* DATA PROVIDED

BEGIN

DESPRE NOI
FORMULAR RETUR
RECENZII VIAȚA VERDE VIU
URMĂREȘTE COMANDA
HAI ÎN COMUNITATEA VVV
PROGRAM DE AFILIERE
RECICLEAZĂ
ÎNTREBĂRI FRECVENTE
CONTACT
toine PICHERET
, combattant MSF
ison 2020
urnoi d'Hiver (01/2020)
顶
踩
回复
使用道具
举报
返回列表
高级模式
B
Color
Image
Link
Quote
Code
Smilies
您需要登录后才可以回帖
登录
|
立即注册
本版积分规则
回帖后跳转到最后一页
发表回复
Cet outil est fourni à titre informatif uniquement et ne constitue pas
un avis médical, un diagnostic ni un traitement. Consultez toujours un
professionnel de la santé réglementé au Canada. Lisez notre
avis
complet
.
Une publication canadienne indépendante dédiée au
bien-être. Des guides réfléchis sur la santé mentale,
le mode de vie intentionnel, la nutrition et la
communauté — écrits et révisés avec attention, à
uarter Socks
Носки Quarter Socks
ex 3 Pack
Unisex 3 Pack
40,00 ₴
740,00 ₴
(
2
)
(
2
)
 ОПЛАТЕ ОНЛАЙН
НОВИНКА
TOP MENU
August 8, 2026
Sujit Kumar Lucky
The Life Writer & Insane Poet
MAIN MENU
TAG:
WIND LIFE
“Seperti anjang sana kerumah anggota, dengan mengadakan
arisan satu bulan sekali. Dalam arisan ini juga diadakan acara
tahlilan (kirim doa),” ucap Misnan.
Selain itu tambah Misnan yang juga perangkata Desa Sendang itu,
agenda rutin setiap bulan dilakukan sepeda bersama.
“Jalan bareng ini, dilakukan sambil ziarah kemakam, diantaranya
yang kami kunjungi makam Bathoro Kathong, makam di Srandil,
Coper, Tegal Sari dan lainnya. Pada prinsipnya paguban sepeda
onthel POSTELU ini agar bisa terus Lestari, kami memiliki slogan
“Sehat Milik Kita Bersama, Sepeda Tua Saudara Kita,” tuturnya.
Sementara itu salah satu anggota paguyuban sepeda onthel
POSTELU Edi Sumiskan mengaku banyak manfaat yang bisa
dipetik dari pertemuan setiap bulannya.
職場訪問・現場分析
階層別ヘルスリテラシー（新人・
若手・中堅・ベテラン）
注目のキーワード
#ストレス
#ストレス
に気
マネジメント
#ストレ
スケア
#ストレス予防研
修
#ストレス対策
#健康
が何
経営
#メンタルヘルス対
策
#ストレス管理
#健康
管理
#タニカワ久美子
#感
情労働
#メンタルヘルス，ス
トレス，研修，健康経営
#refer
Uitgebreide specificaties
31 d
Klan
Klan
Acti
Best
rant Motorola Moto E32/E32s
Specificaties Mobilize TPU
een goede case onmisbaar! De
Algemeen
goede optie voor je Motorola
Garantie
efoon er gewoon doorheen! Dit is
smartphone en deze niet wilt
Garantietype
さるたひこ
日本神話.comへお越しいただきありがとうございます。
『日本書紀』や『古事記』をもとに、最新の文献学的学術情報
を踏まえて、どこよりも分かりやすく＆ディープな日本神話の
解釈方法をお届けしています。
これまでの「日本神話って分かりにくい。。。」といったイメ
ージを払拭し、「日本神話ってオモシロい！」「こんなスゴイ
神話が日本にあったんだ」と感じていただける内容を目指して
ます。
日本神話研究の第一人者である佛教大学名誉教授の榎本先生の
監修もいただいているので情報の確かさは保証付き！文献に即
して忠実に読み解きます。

END

The entries above must be returned in full, exactly as shown.

DESPRE NOI
FORMULAR RETUR
RECENZII VIAȚA VERDE VIU
URMĂREȘTE COMANDA
HAI ÎN COMUNITATEA VVV
PROGRAM DE AFILIERE
RECICLEAZĂ
ÎNTREBĂRI FRECVENTE
CONTACT
toine PICHERET
, combattant MSF
ison 2020
urnoi d'Hiver (01/2020)
顶
踩
回复
使用道具
举报
返回列表
高级模式
B
Color
Image
Link
Quote
Code
Smilies
您需要登录后才可以回帖
登录
|
立即注册
本版积分规则
回帖后跳转到最后一页
发表回复
Cet outil est fourni à titre informatif uniquement et ne constitue pas
un avis médical, un diagnostic ni un traitement. Consultez toujours un
professionnel de la santé réglementé au Canada. Lisez notre
avis
complet
.
Une publication canadienne indépendante dédiée au
bien-être. Des guides réfléchis sur la santé mentale,
le mode de vie intentionnel, la nutrition et la
communauté — écrits et révisés avec attention, à
uarter Socks
Носки Quarter Socks
ex 3 Pack
Unisex 3 Pack
40,00 ₴
740,00 ₴
(
2
)
(
2
)
 ОПЛАТЕ ОНЛАЙН
НОВИНКА
TOP MENU
August 8, 2026
Sujit Kumar Lucky
The Life Writer & Insane Poet
MAIN MENU
TAG:
WIND LIFE
“Seperti anjang sana kerumah anggota, dengan mengadakan
arisan satu bulan sekali. Dalam arisan ini juga diadakan acara
tahlilan (kirim doa),” ucap Misnan.
Selain itu tambah Misnan yang juga perangkata Desa Sendang itu,
agenda rutin setiap bulan dilakukan sepeda bersama.
“Jalan bareng ini, dilakukan sambil ziarah kemakam, diantaranya
yang kami kunjungi makam Bathoro Kathong, makam di Srandil,
Coper, Tegal Sari dan lainnya. Pada prinsipnya paguban sepeda
onthel POSTELU ini agar bisa terus Lestari, kami memiliki slogan
“Sehat Milik Kita Bersama, Sepeda Tua Saudara Kita,” tuturnya.
Sementara itu salah satu anggota paguyuban sepeda onthel
POSTELU Edi Sumiskan mengaku banyak manfaat yang bisa
dipetik dari pertemuan setiap bulannya.
職場訪問・現場分析
階層別ヘルスリテラシー（新人・
若手・中堅・ベテラン）
注目のキーワード
#ストレス
#ストレス
に気
マネジメント
#ストレ
スケア
#ストレス予防研
修
#ストレス対策
#健康
が何
経営
#メンタルヘルス対
策
#ストレス管理
#健康
管理
#タニカワ久美子
#感
情労働
#メンタルヘルス，ス
トレス，研修，健康経営
#refer
Uitgebreide specificaties
31 d
Klan
Klan
Acti
Best
rant Motorola Moto E32/E32s
Specificaties Mobilize TPU
een goede case onmisbaar! De
Algemeen
goede optie voor je Motorola
Garantie
efoon er gewoon doorheen! Dit is
smartphone en deze niet wilt
Garantietype
さるたひこ
日本神話.comへお越しいただきありがとうございます。
『日本書紀』や『古事記』をもとに、最新の文献学的学術情報
を踏まえて、どこよりも分かりやすく＆ディープな日本神話の
解釈方法をお届けしています。
これまでの「日本神話って分かりにくい。。。」といったイメ
ージを払拭し、「日本神話ってオモシロい！」「こんなスゴイ
神話が日本にあったんだ」と感じていただける内容を目指して
ます。
日本神話研究の第一人者である佛教大学名誉教授の榎本先生の
監修もいただいているので情報の確かさは保証付き！文献に即
して忠実に読み解きます。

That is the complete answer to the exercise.